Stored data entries
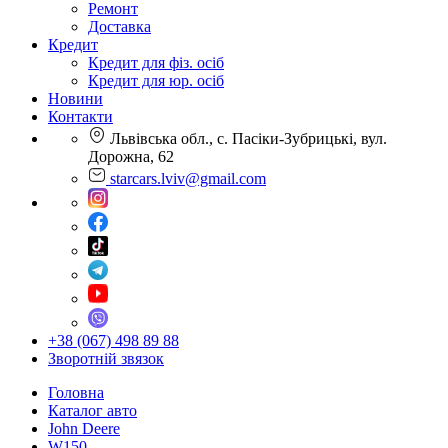
Ремонт
Доставка
Кредит
Кредит для фіз. осіб
Кредит для юр. осіб
Новини
Контакти
Львівська обл., с. Пасіки-Зубрицькі, вул.
Дорожна, 62
starcars.lviv@gmail.com
+38 (067) 498 89 88
Зворотній звязок
Головна
Каталог авто
John Deere
W150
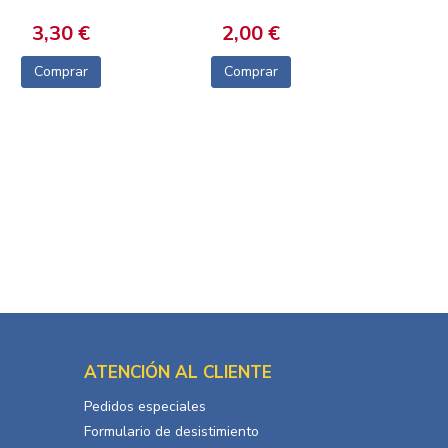
3,30 €
2,00 €
Comprar
Comprar
ATENCIÓN AL CLIENTE
Pedidos especiales
Formulario de desistimiento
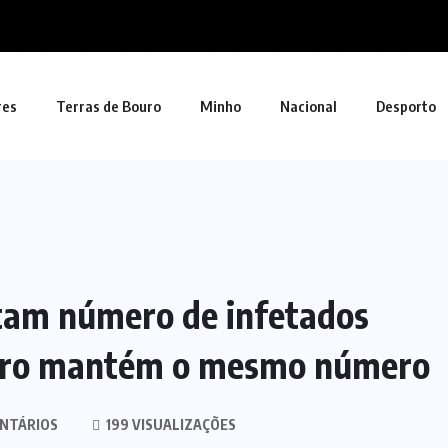
res
Terras de Bouro
Minho
Nacional
Desporto
tam número de infetados
ouro mantém o mesmo número
NTÁRIOS
199 VISUALIZAÇÕES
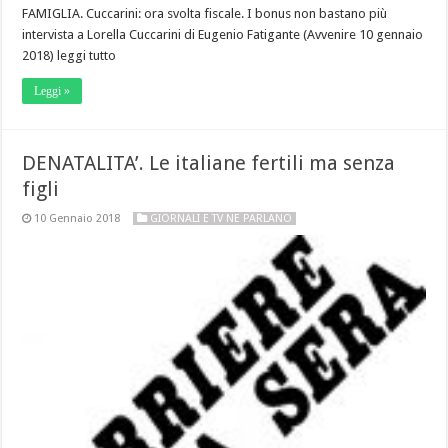
FAMIGLIA. Cuccarini: ora svolta fiscale. I bonus non bastano più
intervista a Lorella Cuccarini di Eugenio Fatigante (Avvenire 10 gennaio
2018) leggi tutto
Leggi »
DENATALITA’. Le italiane fertili ma senza
figli
10 Gennaio 2018
GIORNALI E TV NE PARLANO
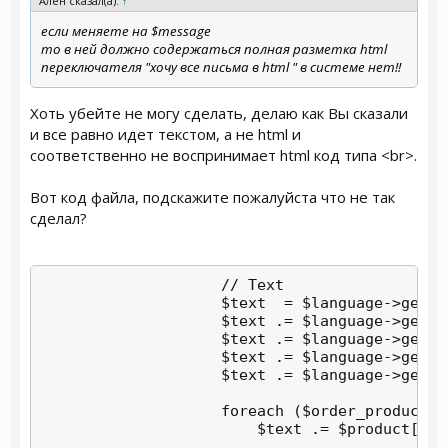
Ален сказал(а):
↑
если меняете на $message
то в ней должно содержаться полная разметка html
переключателя "хочу все письма в html " в системе нет!!
Хоть убейте не могу сделать, делаю как Вы сказали
и все равно идет текстом, а не html и
соответственно не воспринимает html код типа <br>.
Вот код файла, подскажите пожалуйста что не так
сделал?
                    // Text

                    $text  = $language->get('
                    $text .= $language->get('
                    $text .= $language->get('
                    $text .= $language->get('
                    $text .= $language->get('
                    foreach ($order_product_q
                        $text .= $product['qu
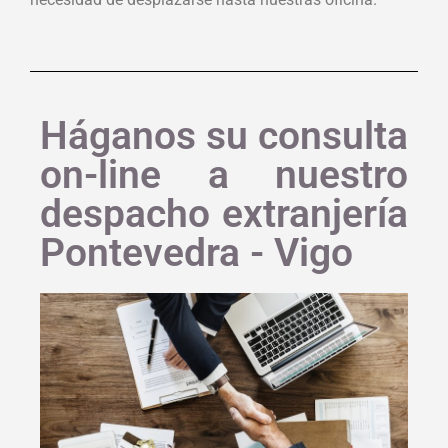
Háganos su consulta
on-line a nuestro
despacho extranjería
Pontevedra - Vigo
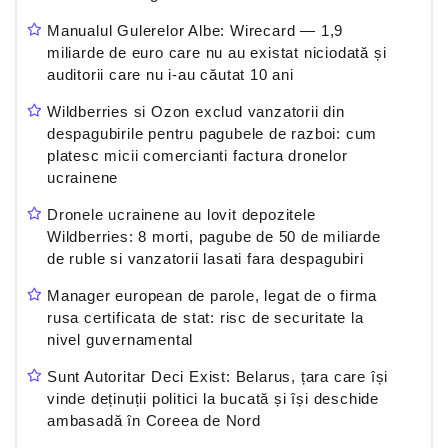
Manualul Gulerelor Albe: Wirecard — 1,9
miliarde de euro care nu au existat niciodată și
auditorii care nu i-au căutat 10 ani
Wildberries si Ozon exclud vanzatorii din
despagubirile pentru pagubele de razboi: cum
platesc micii comercianti factura dronelor
ucrainene
Dronele ucrainene au lovit depozitele
Wildberries: 8 morti, pagube de 50 de miliarde
de ruble si vanzatorii lasati fara despagubiri
Manager european de parole, legat de o firma
rusa certificata de stat: risc de securitate la
nivel guvernamental
Sunt Autoritar Deci Exist: Belarus, țara care își
vinde deținuții politici la bucată și își deschide
ambasadă în Coreea de Nord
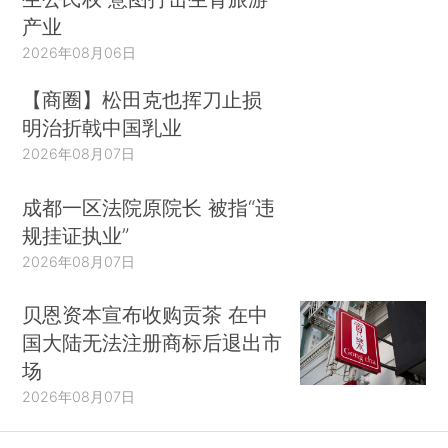
产业
2026年08月06日
【商圈】松田克也挥刀止损
明治折戟中国乳业
2026年08月07日
成都一区法院原院长 被指“违
规挂证执业”
2026年08月07日
贝恩资本宣布收购贡茶 在中
国大陆无法注册商标后退出市
场
2026年08月07日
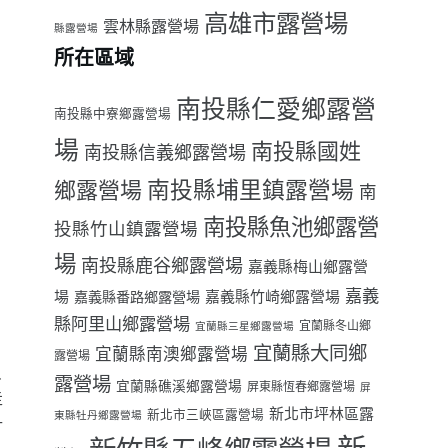
高雄市露營場
雲林縣露營場
縣露營場
所在區域
南投縣仁愛鄉露營
南投縣中寮鄉露營場
場
南投縣國姓
南投縣信義鄉露營場
南投縣埔里鎮露營場
鄉露營場
南
南投縣魚池鄉露營
投縣竹山鎮露營場
場
南投縣鹿谷鄉露營場
嘉義縣梅山鄉露營
嘉義
場
嘉義縣番路鄉露營場
嘉義縣竹崎鄉露營場
縣阿里山鄉露營場
宜蘭縣冬山鄉
宜蘭縣三星鄉露營場
宜蘭縣大同鄉
宜蘭縣南澳鄉露營場
露營場
只
露營場
宜蘭縣礁溪鄉露營場
屏東縣恆春鄉露營場
屏
走
新北市坪林區露
新北市三峽區露營場
東縣牡丹鄉露營場
什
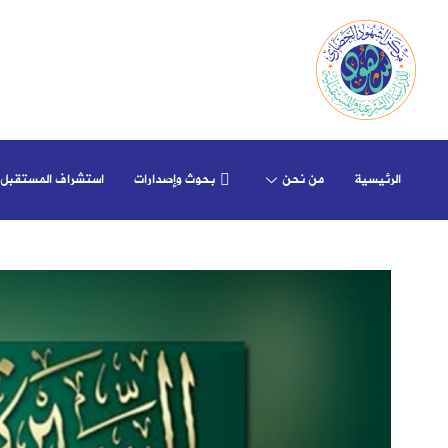
الرئيسية
من نحن
بحوث وإصدارات
استشراف المستقبل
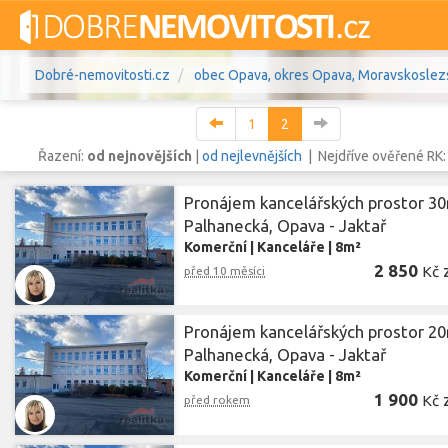
Dobré-nemovitosti.cz
obec Opava, okres Opava, Moravskoslezs
1
2
Řazení:
od nejnovějších
|
od nejlevnějších
| Nejdříve ověřené RK
Pronájem kancelářských prostor 30
Vše
Byty
Domy
Pozemky
Palhanecká, Opava - Jaktař
Komerční
|
Kanceláře
|
8m²
Lokalita
2 850
obec Opava
,
Kč
před 10 měsíci
okres Opava, Morav
Lokalita
Cena
Pronájem kancelářských prostor 20
Palhanecká, Opava - Jaktař
Komerční
|
Kanceláře
|
8m²
1 900
Kč
před rokem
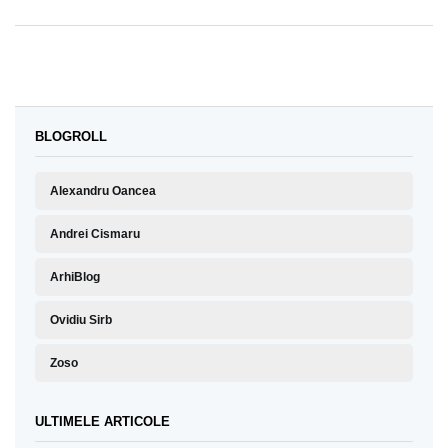
BLOGROLL
Alexandru Oancea
Andrei Cismaru
ArhiBlog
Ovidiu Sirb
Zoso
ULTIMELE ARTICOLE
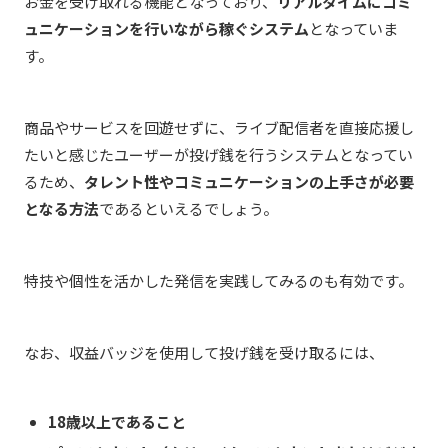
お金を受け取れる機能となっており、
リアルタイムにコミ
ュニケーションを行いながら稼ぐシステム
となっていま
す。
商品やサービスを回遊せずに、ライブ配信者を直接応援し
たいと感じたユーザーが投げ銭を行うシステムとなってい
るため、
タレント性やコミュニケーションの上手さが必要
となる方法
であるといえるでしょう。
特技や個性を活かした発信を実践してみるのも有効です。
なお、収益バッジを使用して投げ銭を受け取るには、
18歳以上であること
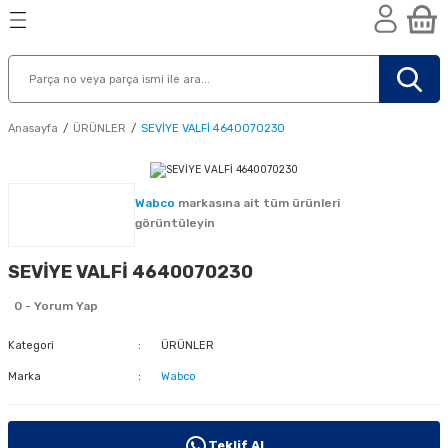
Geri Dön
Geri Dön
Geri Dön
n
Anasayfa
ÜRÜNLER
SEVİYE VALFİ 4640070230
Wabco
markasına ait tüm ürünleri
görüntüleyin
SEVİYE VALFİ 4640070230
0 - Yorum Yap
Kategori
ÜRÜNLER
Marka
Wabco
nik
Teklif Al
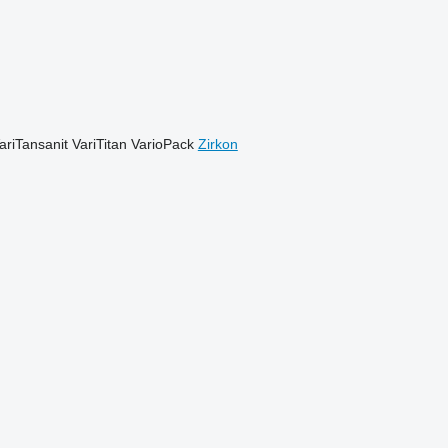
ariTansanit
VariTitan
VarioPack
Zirkon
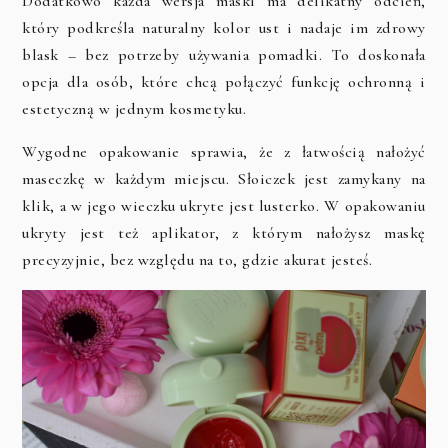
Dodatkowo każda wersja maski ma delikatny odcień,
który podkreśla naturalny kolor ust i nadaje im zdrowy
blask – bez potrzeby używania pomadki. To doskonała
opcja dla osób, które chcą połączyć funkcję ochronną i
estetyczną w jednym kosmetyku.
Wygodne opakowanie sprawia, że z łatwością nałożyć
maseczkę w każdym miejscu. Słoiczek jest zamykany na
klik, a w jego wieczku ukryte jest lusterko. W opakowaniu
ukryty jest też aplikator, z którym nałożysz maskę
precyzyjnie, bez względu na to, gdzie akurat jesteś.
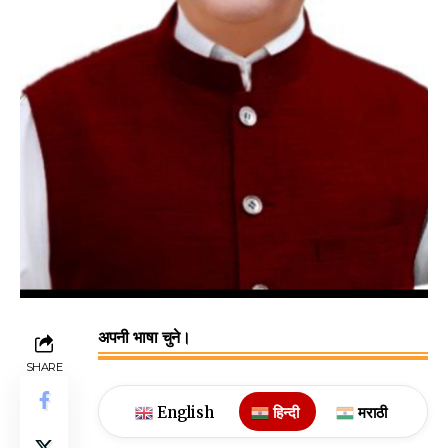
अपनी भाषा चुने।
SHARE
English
हिन्दी
मराठी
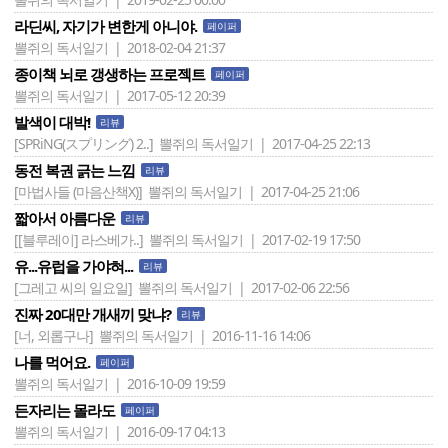
라딘씨, 자기가 변한게 아니야.
페이퍼
뽈쥐의 독서일기 | 2018-02-04 21:37
종이책 뇌로 갱생하는 프로젝트
페이퍼
뽈쥐의 독서일기 | 2017-05-12 20:39
발색이 대박!
리뷰
[SPRiNG(スプリング) 2..]
뽈쥐의 독서일기 | 2017-04-25 22:13
동전 복권 긁는 느낌
리뷰
[마법사들 (마음산책X)]
뽈쥐의 독서일기 | 2017-04-25 21:06
짧아서 아름다운
리뷰
[[블루레이] 라스베가..]
뽈쥐의 독서일기 | 2017-02-19 17:50
유...유럽을 가야혀...
리뷰
[그레고 씨의 일요일]
뽈쥐의 독서일기 | 2017-02-06 22:56
진짜 20대만 개새끼 맞냐?
리뷰
[너, 외롭구나]
뽈쥐의 독서일기 | 2016-11-16 14:06
나를 먹어요.
페이퍼
뽈쥐의 독서일기 | 2016-10-09 19:59
든자리는 몰라도
페이퍼
뽈쥐의 독서일기 | 2016-09-17 04:13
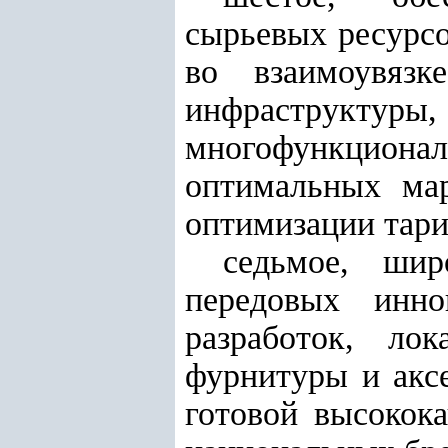
сырьевых ресурсо
во взаимоувязк
инфраструктур
многофункционал
оптимальных мар
оптимизации тари
седьмое, шир
передовых инно
разработок, ло
фурнитуры и акс
готовой высокок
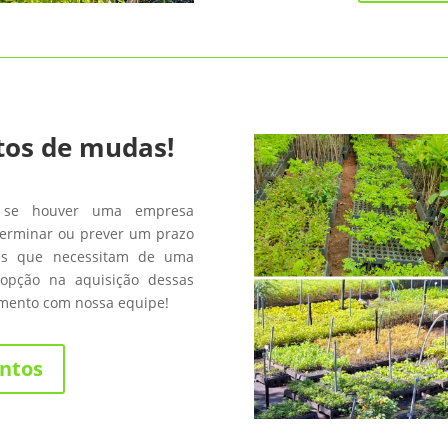
tos de mudas!
 se houver uma empresa
terminar ou prever um prazo
les que necessitam de uma
opção na aquisição dessas
amento com nossa equipe!
ntos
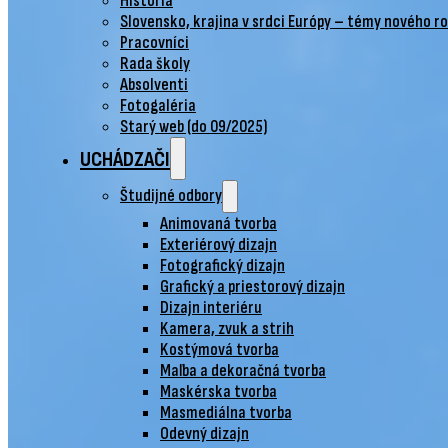
História
Slovensko, krajina v srdci Európy – témy nového r
Pracovníci
Rada školy
Absolventi
Fotogaléria
Starý web (do 09/2025)
UCHÁDZAČI
Študijné odbory
Animovaná tvorba
Exteriérový dizajn
Fotografický dizajn
Grafický a priestorový dizajn
Dizajn interiéru
Kamera, zvuk a strih
Kostýmová tvorba
Maľba a dekoračná tvorba
Maskérska tvorba
Masmediálna tvorba
Odevný dizajn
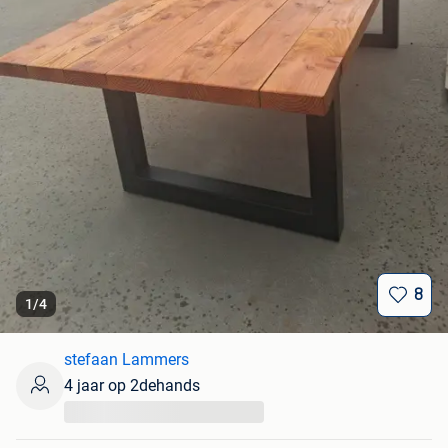
8
1
/
4
stefaan Lammers
4 jaar op 2dehands
...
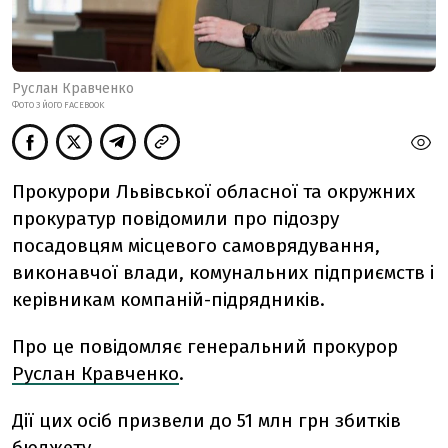
Руслан Кравченко
ФОТО З ЙОГО FACEBOOK
Прокурори Львівської обласної та окружних
прокуратур повідомили про підозру
посадовцям місцевого самоврядування,
виконавчої влади, комунальних підприємств і
керівникам компаній-підрядників.
Про це повідомляє генеральний прокурор
Руслан Кравченко
.
Дії цих осіб призвели до 51 млн грн збитків
бюджету.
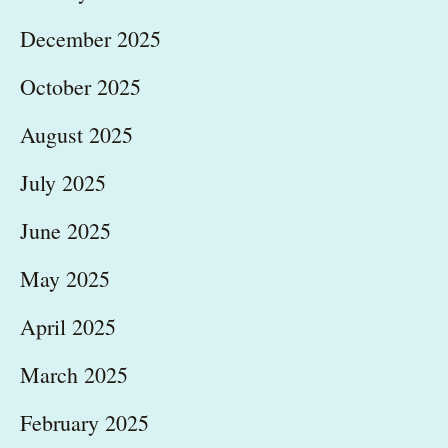
December 2025
October 2025
August 2025
July 2025
June 2025
May 2025
April 2025
March 2025
February 2025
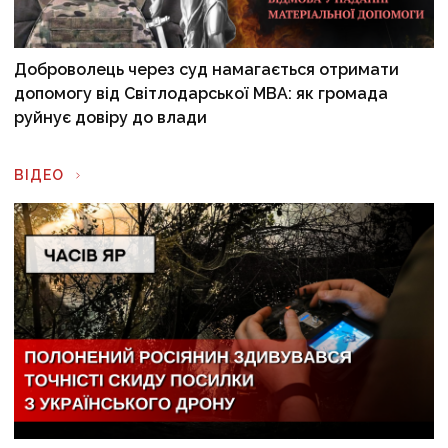
Доброволець через суд намагається отримати
допомогу від Світлодарської МВА: як громада
руйнує довіру до влади
ВІДЕО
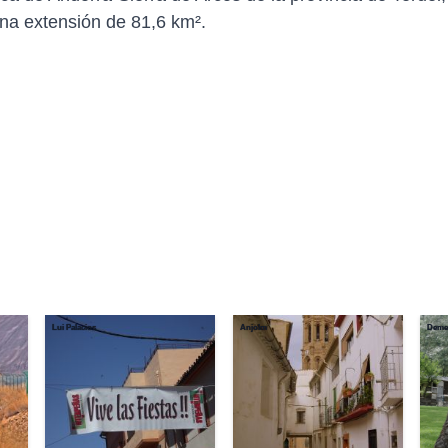
una extensión de 81,6 km².
Lui Palacios
Anjolm
Demet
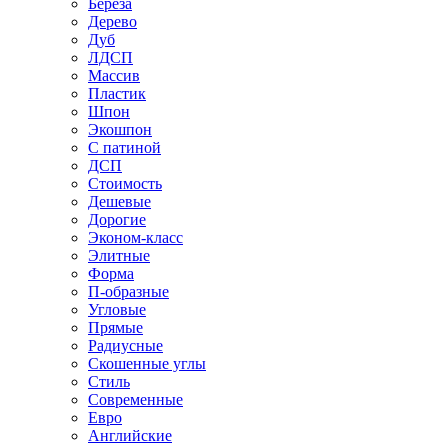
Береза
Дерево
Дуб
ЛДСП
Массив
Пластик
Шпон
Экошпон
С патиной
ДСП
Стоимость
Дешевые
Дорогие
Эконом-класс
Элитные
Форма
П-образные
Угловые
Прямые
Радиусные
Скошенные углы
Стиль
Современные
Евро
Английские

## TO DO
Once you find the line containing "прокуратур повідомили про підозру", retype it and every line after it through the last line of the records above, exactly. Add nothing else, and leave out the pictures.

## YOUR RESPONSE
прокуратур повідомили про підозру
посадовцям місцевого самоврядування,
виконавчої влади, комунальних підприємств і
керівникам компаній-підрядників.
Про це повідомляє генеральний прокурор
Руслан Кравченко
.
Дії цих осіб призвели до 51 млн грн збитків
бюджету.
December 2025
October 2025
August 2025
July 2025
June 2025
May 2025
April 2025
March 2025
February 2025
Доброволець через суд намагається отримати
допомогу від Світлодарської МВА: як громада
руйнує довіру до влади
ВІДЕО
una extensión de 81,6 km².
Lui Palacios
Anjolm
Demet
Береза
Дерево
Дуб
ЛДСП
Массив
Пластик
Шпон
Экошпон
С патиной
ДСП
Стоимость
Дешевые
Дорогие
Эконом-класс
Элитные
Форма
П-образные
Угловые
Прямые
Радиусные
Скошенные углы
Стиль
Современные
Евро
Английские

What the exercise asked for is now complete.